## WHAT NEEDS TO BE DONE
Only one span of the listing below should come back. It runs from the line with "uello che scrivete. Il sistema analizza come" through the line with "identifica la vostra", and each of its lines must be reproduced exactly.

## INFORMATION SHOWN
........

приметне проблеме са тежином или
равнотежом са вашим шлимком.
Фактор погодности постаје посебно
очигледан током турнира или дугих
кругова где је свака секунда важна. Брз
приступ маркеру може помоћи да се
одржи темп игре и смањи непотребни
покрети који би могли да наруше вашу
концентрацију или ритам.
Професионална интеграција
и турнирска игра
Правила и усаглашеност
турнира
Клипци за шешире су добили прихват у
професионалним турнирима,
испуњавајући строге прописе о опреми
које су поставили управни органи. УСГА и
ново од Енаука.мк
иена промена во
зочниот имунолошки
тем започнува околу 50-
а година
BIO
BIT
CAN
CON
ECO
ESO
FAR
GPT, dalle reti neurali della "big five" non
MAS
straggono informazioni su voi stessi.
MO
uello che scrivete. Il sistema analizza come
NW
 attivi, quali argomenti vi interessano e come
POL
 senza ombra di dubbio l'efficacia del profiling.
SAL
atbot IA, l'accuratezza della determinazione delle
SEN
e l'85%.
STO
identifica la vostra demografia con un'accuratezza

........

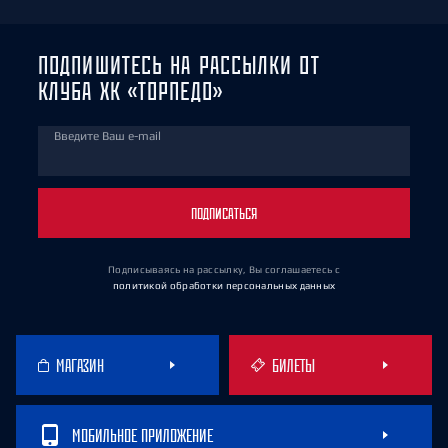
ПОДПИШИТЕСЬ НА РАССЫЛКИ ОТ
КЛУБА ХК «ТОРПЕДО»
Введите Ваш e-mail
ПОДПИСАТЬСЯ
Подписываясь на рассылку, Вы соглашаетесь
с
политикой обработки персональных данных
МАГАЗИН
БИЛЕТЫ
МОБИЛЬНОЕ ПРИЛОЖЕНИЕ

........

## SOLUTION TO THIS EXERCISE
uello che scrivete. Il sistema analizza come
NW
 attivi, quali argomenti vi interessano e come
POL
 senza ombra di dubbio l'efficacia del profiling.
SAL
atbot IA, l'accuratezza della determinazione delle
SEN
e l'85%.
STO
identifica la vostra demografia con un'accuratezza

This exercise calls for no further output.